Photo from BelĂ©n Rubio Ballester
Appears to be good news, with a large grain of salt.

I've seen several references how the use of virtual reality technology could help stroke patients recover the use of a limb. The idea is to have the limb represented on a computer screen, performing better than it performs in real life, which then makes the limb's functions improved in real life.

The grain of salt: It's from a study of just 20 people. Worth more research, but still a "maybe" at this stage.

You can read more through this link to a story about virtual reality and stroke patients:
In the study of 20 stroke patients, researchers sometimes enhanced the virtual representation of the patient's affected limb, making it seem faster and more accurate, but without the patient's knowledge.
After the episodes in which the limbs were made to seem more effective, the patients then went on to use them more, according to lead researcher Belen Rubio.
"Surprisingly, only 10 minutes of enhancement was enough to induce significant changes in the amount of spontaneous use of the affected limb," said Mrs Rubio from the Laboratory of Synthetic, Perceptive, Emotive and Cognitive Systems at Pompeu Fabra University in Spain.

Tuesday, June 09, 2015

Stroke risk rises for those with untreated apnea

Photo from flickr by Tony Webster
I don't have a real frame of reference about apnea. But I know a lot of people who face this sleeping disorder.

Now, another reason to investigate and, if necessary, treat this problem. In a study involving millions of people, it seems that untreated sleep apnea boosts risk of heart disease, stroke:
Obstructive sleep apnea (OSA) may increase the risks of death, heart disease, stroke, and kidney disease, as well as hasten kidney function decline, according to a study of more than 3 million U.S. veterans.
Compared with OSA-negative patients, untreated OSA was associated with an 86% higher mortality risk ... , and treated OSA was associated with a 35% higher mortality risk ... , wrote Miklos Z. Molnar, MD, PhD, of the University of Tennessee Health Science Center in Memphis, and colleagues, in the journal Thorax.
What sleep apnea? Follow this link to find out more about its causes and symptoms. And if this might - just might - explain why you often feel tired and sleepy, there's now one more reason to seek treatment.

Thursday, June 04, 2015

What's the next phase of stroke treatment?

Designed by Freepik
I was fortunate enough to be in the right place, right time in 1998 - just two years after approval of clot-buster tissue plasminogen activator, also known as tPA or alteplase.
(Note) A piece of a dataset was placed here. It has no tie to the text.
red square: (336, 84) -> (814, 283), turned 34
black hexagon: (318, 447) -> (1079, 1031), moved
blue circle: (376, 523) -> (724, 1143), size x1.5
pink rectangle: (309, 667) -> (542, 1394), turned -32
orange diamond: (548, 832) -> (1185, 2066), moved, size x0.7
However, it's true that little has changed since then. Researchers have looked at different windows of time for the drug, which can quickly dissolve a clot to prevent further stroke damage, but new, safer and more effective drugs have not come to pass.

I have little right to complain about tPA, but I'm just one guy who benefited. It has its dangers, too. And while there are some good signs related to using devices to remove clots, much more research and work are needed to improve treatment and stroke outcomes.

You can read a recent article summarizing the need for the next phase in stroke treatment:

Tuesday, June 02, 2015

From biblical times to modern hospitals, timing can make all the difference

From Flickr by Sean MacEntee

Starting out in left field here. One of my favorite books in the Bible is Acts. Why? Because a lot of important events are happening quickly, and timing is critical. The order of events is part of a grand plan there.

I like timing things in life, too. I'm not as good as God with timing, but when my sequence of actions works, it gives me a great deal of satisfaction.

So, I'm interested in this recent story about how workflow processes can be a success, showing how clot busters can be delivered in an hour, even with an MRI:
Two centers -- one academic, one community -- that use MRI as part of an NIH study dropped their median DTN [Jeff's note: DTN stands for door-to-needle, or the time between the patient enters the hospital to the time of stroke treatment] time from 93 to 55 minutes after focusing their workflow processes, Amie Hsia, MD, of MedStar Washington Hospital Stroke Center, and colleagues reported online in Neurology.